The three necessary columns are list name, name, and caption.
- The list name column specifies the name of the set of multiple choice responses. For example, set of choices "brown", "blue", "orange", "red" might share the list name "colors". Note that each choice in your set of choices will have the same list name.
- The name column specifies the internal name for the choice (much like the name column from the survey worksheet). This value must be unique and not contain any spaces. It may contain numbers and some special characters, but must start with a letter.

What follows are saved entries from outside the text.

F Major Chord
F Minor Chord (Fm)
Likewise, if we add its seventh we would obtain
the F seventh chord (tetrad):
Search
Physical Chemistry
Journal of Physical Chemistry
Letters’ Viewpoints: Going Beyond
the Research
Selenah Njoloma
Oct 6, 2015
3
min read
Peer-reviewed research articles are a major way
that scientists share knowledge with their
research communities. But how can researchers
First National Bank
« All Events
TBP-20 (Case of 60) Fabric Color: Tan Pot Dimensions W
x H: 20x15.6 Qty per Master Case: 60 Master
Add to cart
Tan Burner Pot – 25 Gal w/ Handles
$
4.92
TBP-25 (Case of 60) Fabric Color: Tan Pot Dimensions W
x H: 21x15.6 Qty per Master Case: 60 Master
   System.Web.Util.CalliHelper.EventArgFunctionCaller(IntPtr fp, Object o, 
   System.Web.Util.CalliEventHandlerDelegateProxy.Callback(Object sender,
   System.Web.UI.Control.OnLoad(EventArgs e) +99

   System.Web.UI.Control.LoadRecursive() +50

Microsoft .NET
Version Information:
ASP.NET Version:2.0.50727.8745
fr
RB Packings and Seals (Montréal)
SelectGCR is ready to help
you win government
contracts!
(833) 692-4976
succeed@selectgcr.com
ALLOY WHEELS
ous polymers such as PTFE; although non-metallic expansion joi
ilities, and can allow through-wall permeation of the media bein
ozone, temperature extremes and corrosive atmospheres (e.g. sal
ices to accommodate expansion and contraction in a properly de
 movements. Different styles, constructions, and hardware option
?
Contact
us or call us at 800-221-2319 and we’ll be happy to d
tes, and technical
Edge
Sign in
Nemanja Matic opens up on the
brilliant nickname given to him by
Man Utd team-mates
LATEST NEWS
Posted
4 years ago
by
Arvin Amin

When a choice is made, this name will be the value used for the answer to the question. For select multiple prompts, multiple values are used. To access these values in calculations, the "selected" directive is used. For example, to add a constraint that choices with names "c" and "d" can't both be selected, one would add the constraint "not(selected(., 'c') and selected (., 'd'))" in the constraint column for that question on the survey worksheet.
- The label column specifies the text the user sees for the choices.
The choices worksheet may also use the media and translation columns just as they are used in the survey worksheet.